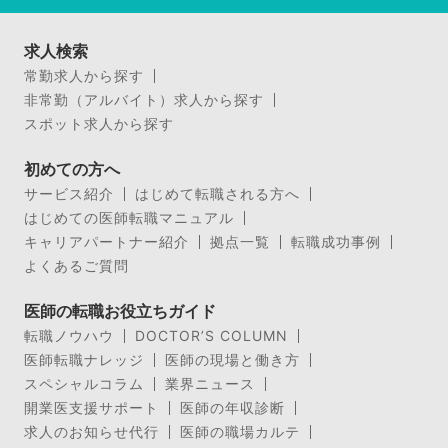
求人検索
常勤求人から探す
非常勤（アルバイト）求人から探す
スポット求人から探す
初めての方へ
サービス紹介
はじめて転職される方へ
はじめての医師転職マニュアル
キャリアパートナー紹介
拠点一覧
転職成功事例
よくあるご質問
医師の転職お役立ちガイド
転職ノウハウ
DOCTOR’S COLUMN
医師転職ナレッジ
医師の現場と働き方
スペシャルコラム
業界ニュース
開業医支援サポート
医師の年収診断
求人のお知らせ代行
医師の職場カルテ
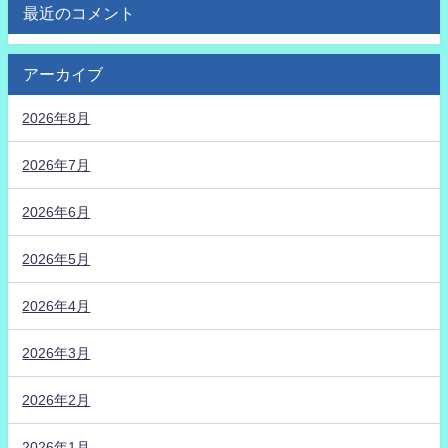
最近のコメント
アーカイブ
2026年8月
2026年7月
2026年6月
2026年5月
2026年4月
2026年3月
2026年2月
2026年1月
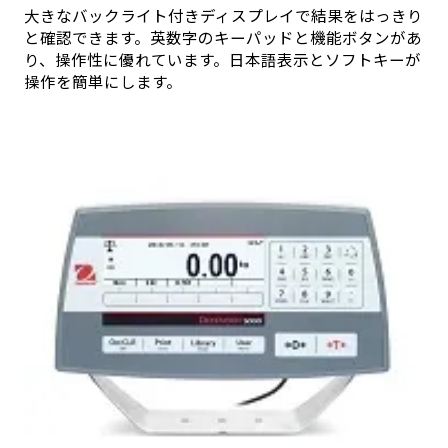
大きなバックライト付きディスプレイで結果をはっきり
と確認できます。英数字のキーパッドと機能ボタンがあ
り、操作性に優れています。日本語表示とソフトキーが
操作を簡単にします。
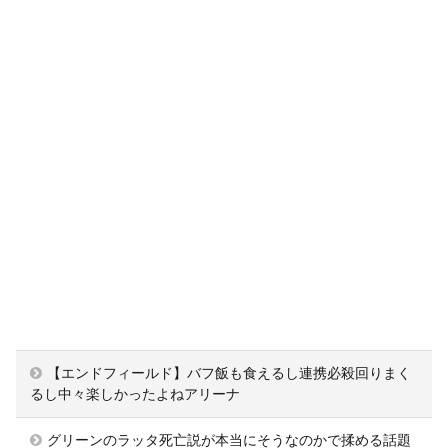
【エンドフィールド】バフ飯も食えるし連携必殺回りまく
るし中々楽しかったよねアリーナ
グリーンのラッタ死亡説が本当にそうなのかで揉める話題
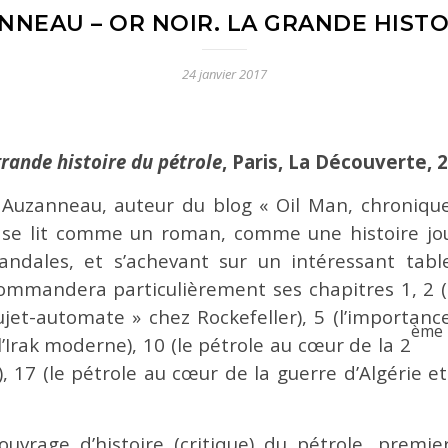
NEAU – OR NOIR. LA GRANDE HIST
24 janvier 2017
grande histoire du pétrole
, Paris, La Découverte, 
 Auzanneau, auteur du blog « Oil Man, chronique
 se lit comme un roman, comme une histoire jour
andales, et s’achevant sur un intéressant tabl
ommandera particulièrement ses chapitres 1, 2 (à
sujet-automate » chez Rockefeller), 5 (l’importa
ème
’Irak moderne), 10 (le pétrole au cœur de la 2
 17 (le pétrole au cœur de la guerre d’Algérie et
 ouvrage d’histoire (critique) du pétrole, premi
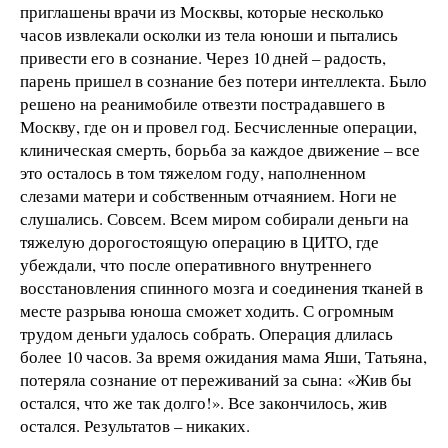
приглашены врачи из Москвы, которые несколько
часов извлекали осколки из тела юноши и пытались
привести его в сознание. Через 10 дней – радость,
парень пришел в сознание без потери интеллекта. Было
решено на реанимобиле отвезти пострадавшего в
Москву, где он и провел год. Бесчисленные операции,
клиническая смерть, борьба за каждое движение – все
это осталось в том тяжелом году, наполненном
слезами матери и собственным отчаянием. Ноги не
слушались. Совсем. Всем миром собирали деньги на
тяжелую дорогостоящую операцию в ЦИТО, где
убеждали, что после оперативного внутреннего
восстановления спинного мозга и соединения тканей в
месте разрыва юноша сможет ходить. С огромным
трудом деньги удалось собрать. Операция длилась
более 10 часов. За время ожидания мама Яши, Татьяна,
потеряла сознание от переживаний за сына: «Жив бы
остался, что же так долго!». Все закончилось, жив
остался. Результатов – никаких.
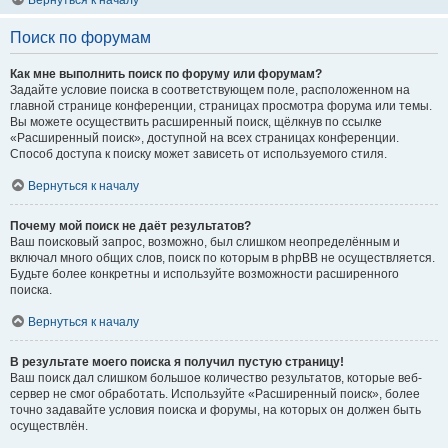
Вернуться к началу
Поиск по форумам
Как мне выполнить поиск по форуму или форумам?
Задайте условие поиска в соответствующем поле, расположенном на
главной странице конференции, страницах просмотра форума или темы.
Вы можете осуществить расширенный поиск, щёлкнув по ссылке
«Расширенный поиск», доступной на всех страницах конференции.
Способ доступа к поиску может зависеть от используемого стиля.
Вернуться к началу
Почему мой поиск не даёт результатов?
Ваш поисковый запрос, возможно, был слишком неопределённым и
включал много общих слов, поиск по которым в phpBB не осуществляется.
Будьте более конкретны и используйте возможности расширенного
поиска.
Вернуться к началу
В результате моего поиска я получил пустую страницу!
Ваш поиск дал слишком большое количество результатов, которые веб-
сервер не смог обработать. Используйте «Расширенный поиск», более
точно задавайте условия поиска и форумы, на которых он должен быть
осуществлён.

────────────────

- **EXERCISE**
Return the entries verbatim without images.

- **RESULT OF THE TASK**
求人検索
常勤求人から探す
非常勤（アルバイト）求人から探す
スポット求人から探す
初めての方へ
サービス紹介
はじめて転職される方へ
はじめての医師転職マニュアル
キャリアパートナー紹介
拠点一覧
転職成功事例
よくあるご質問
医師の転職お役立ちガイド
転職ノウハウ
DOCTOR’S COLUMN
医師転職ナレッジ
医師の現場と働き方
スペシャルコラム
業界ニュース
開業医支援サポート
医師の年収診断
求人のお知らせ代行
医師の職場カルテ
最近のコメント
アーカイブ
2026年8月
2026年7月
2026年6月
2026年5月
2026年4月
2026年3月
2026年2月
2026年1月
大きなバックライト付きディスプレイで結果をはっきり
と確認できます。英数字のキーパッドと機能ボタンがあ
り、操作性に優れています。日本語表示とソフトキーが
操作を簡単にします。
【エンドフィールド】バフ飯も食えるし連携必殺回りまく
るし中々楽しかったよねアリーナ
グリーンのラッタ死亡説が本当にそうなのかで揉める話題
NEAU – OR NOIR. LA GRANDE HIST
24 janvier 2017
grande histoire du pétrole
, Paris, La Découverte, 
 Auzanneau, auteur du blog « Oil Man, chronique
 se lit comme un roman, comme une histoire jour
andales, et s’achevant sur un intéressant tabl
ommandera particulièrement ses chapitres 1, 2 (à
sujet-automate » chez Rockefeller), 5 (l’importa
ème
’Irak moderne), 10 (le pétrole au cœur de la 2
 17 (le pétrole au cœur de la guerre d’Algérie et
 ouvrage d’histoire (critique) du pétrole, premi
приглашены врачи из Москвы, которые несколько
часов извлекали осколки из тела юноши и пытались
привести его в сознание. Через 10 дней – радость,
парень пришел в сознание без потери интеллекта. Было
решено на реанимобиле отвезти пострадавшего в
Москву, где он и провел год. Бесчисленные операции,
клиническая смерть, борьба за каждое движение – все
это осталось в том тяжелом году, наполненном
слезами матери и собственным отчаянием. Ноги не
слушались. Совсем. Всем миром собирали деньги на
тяжелую дорогостоящую операцию в ЦИТО, где
убеждали, что после оперативного внутреннего
восстановления спинного мозга и соединения тканей в
месте разрыва юноша сможет ходить. С огромным
трудом деньги удалось собрать. Операция длилась
более 10 часов. За время ожидания мама Яши, Татьяна,
потеряла сознание от переживаний за сына: «Жив бы
остался, что же так долго!». Все закончилось, жив
остался. Результатов – никаких.
Вернуться к началу
Поиск по форумам
Как мне выполнить поиск по форуму или форумам?
Задайте условие поиска в соответствующем поле, расположенном на
главной странице конференции, страницах просмотра форума или темы.
Вы можете осуществить расширенный поиск, щёлкнув по ссылке
«Расширенный поиск», доступной на всех страницах конференции.
Способ доступа к поиску может зависеть от используемого стиля.
Вернуться к началу
Почему мой поиск не даёт результатов?
Ваш поисковый запрос, возможно, был слишком неопределённым и
включал много общих слов, поиск по которым в phpBB не осуществляется.
Будьте более конкретны и используйте возможности расширенного
поиска.
Вернуться к началу
В результате моего поиска я получил пустую страницу!
Ваш поиск дал слишком большое количество результатов, которые веб-
сервер не смог обработать. Используйте «Расширенный поиск», более
точно задавайте условия поиска и форумы, на которых он должен быть
осуществлён.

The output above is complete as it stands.